What to work on.
Leave the images out. Give every line below again, precisely.

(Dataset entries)
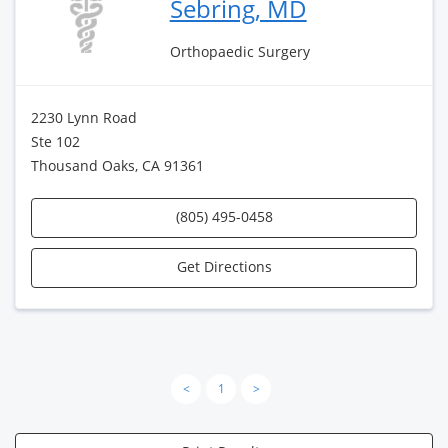
Sebring, MD
Orthopaedic Surgery
2230 Lynn Road
Ste 102
Thousand Oaks, CA 91361
(805) 495-0458
Get Directions
<
1
>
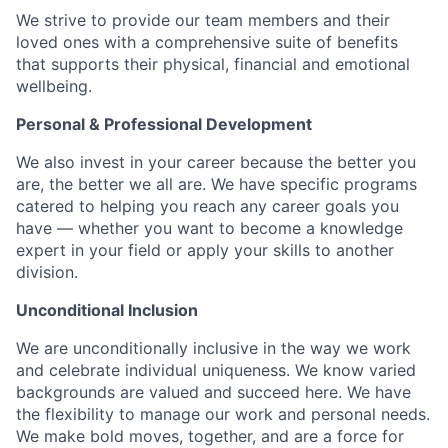
We strive to provide our team members and their
loved ones with a comprehensive suite of benefits
that supports their physical, financial and emotional
wellbeing.
Personal & Professional Development
We also invest in your career because the better you
are, the better we all are. We have specific programs
catered to helping you reach any career goals you
have — whether you want to become a knowledge
expert in your field or apply your skills to another
division.
Unconditional Inclusion
We are unconditionally inclusive in the way we work
and celebrate individual uniqueness. We know varied
backgrounds are valued and succeed here. We have
the flexibility to manage our work and personal needs.
We make bold moves, together, and are a force for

Answer.
Sebring, MD
Orthopaedic Surgery
2230 Lynn Road
Ste 102
Thousand Oaks, CA 91361
(805) 495-0458
Get Directions
<
1
>
We strive to provide our team members and their
loved ones with a comprehensive suite of benefits
that supports their physical, financial and emotional
wellbeing.
Personal & Professional Development
We also invest in your career because the better you
are, the better we all are. We have specific programs
catered to helping you reach any career goals you
have — whether you want to become a knowledge
expert in your field or apply your skills to another
division.
Unconditional Inclusion
We are unconditionally inclusive in the way we work
and celebrate individual uniqueness. We know varied
backgrounds are valued and succeed here. We have
the flexibility to manage our work and personal needs.
We make bold moves, together, and are a force for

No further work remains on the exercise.